Nel gennaio 2008 abbiamo visitato il carcere per verificare la realizzazione del progetto. I lavori sono stati eseguiti con cura ed attenzione e tutt'ora il nostro referente (un missionario italiano) ne controlla la manutenzione.
Inoltre il padre si occupa della distribuzione del riso ai più indigenti (che non hanno parenti vicini) almeno una volta a settimana, collaborando anche con un gruppo di laici, che periodicamente si recano nel carcere per cucinare del riso (se disponibile) o manioca ai detenuti.



La priorità in questa prigione è il cibo, in quanto è uno degli istituti più affollati dell'intera isola.
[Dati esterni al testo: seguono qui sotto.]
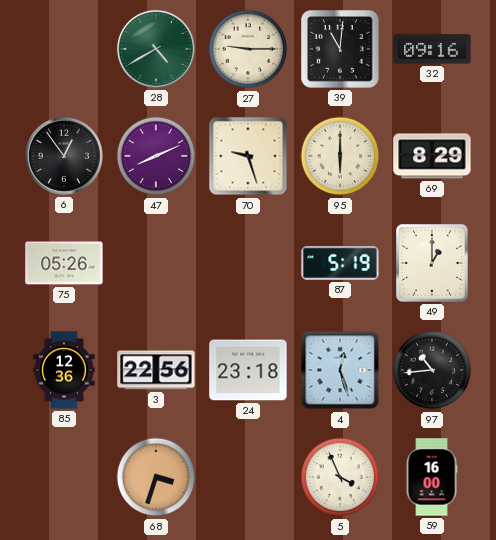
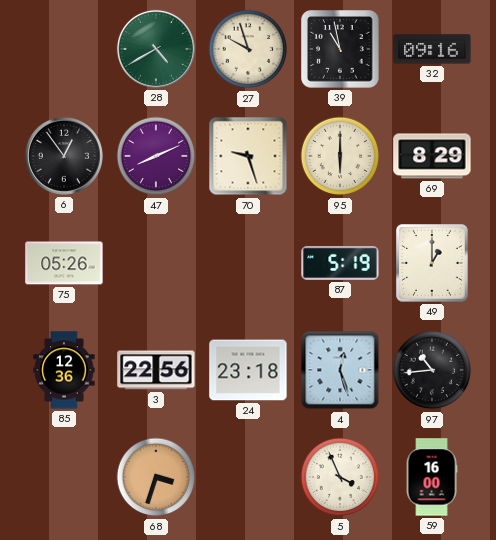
27: 9:15 -> 9:57
39: 11:01 -> 10:58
Ci proponiamo di inviare annualmente un'offerta per la fornitura di sacchi di riso.



2007
Nel 2007 abbiamo visitato per la prima volta questo carcere, dopo essere stati preceduti da un nostro cooperante nel mese di dicembre 2006. Abbiamo così preso visione della situazione non facile dal punto di vista del sovraffollamento con tutti i problemi che ne conseguono e, per le strutture (sevizi igienici, stanze, cortile) fatiscenti.
Abbiamo realizzato alcuni piccoli progetti all'interno del carcere ed alcuni piccoli sogni:
Igienizzazione stanze donne-uomini (per carenza di strutture adeguate, purtroppo i carcerati sono costretti a dormire su tavolati di legno in stanze sovraffollate e molto umide. Abbiamo comprato insetticidi e pittura per le pareti)
Ristrutturazione servizi igienici carcere uomini (sono stati ristrutturati i servizi igienici del carcere maschile, prima in assoluto degrado ed insufficienti)
Tettoia nel cortile: abbiamo allungato la tettoia che consente di ripararsi dal sole durante la stagione calda
La musica... il rappresentante dei carcerati ci ha chiesto tra le altre cose, una chitarra! Si un semplice strumento che può aiutarli a trascorrere le giornate in modo più spensierato...
Ferri da stiro e secchi per l'acqua nel carcere delle donne (visitando la sezione femminile con il nostro referente, le detenute ci hanno chiesto dei ferri da stiro a carbone e dei secchi per l'acqua utili sia per lavare i panni che per farsi la doccia)

SE INTENDETE ADERIRE AL PROGETTO POTETE CONTATTARCI TRAMITE E-MAIL O TELEFONANDO AI NUMERI CHE TROVERETE NELLA pag. "CONTATTI", oppure effettuando un bonifico, vedi pag. "come aiutarci". Per questo progetto inviamo annualmente del denaro per comprare il riso. Speriamo in una vostra adesione, si tratta di persone che hanno bisogno di assistenza. Infatti spesso sono persone che al contrario di altre non hanno parenti vicini che li possono aiutare. In alcuni casi sono ammalate e rischiano, se non nutrite al minimo, anche la vita.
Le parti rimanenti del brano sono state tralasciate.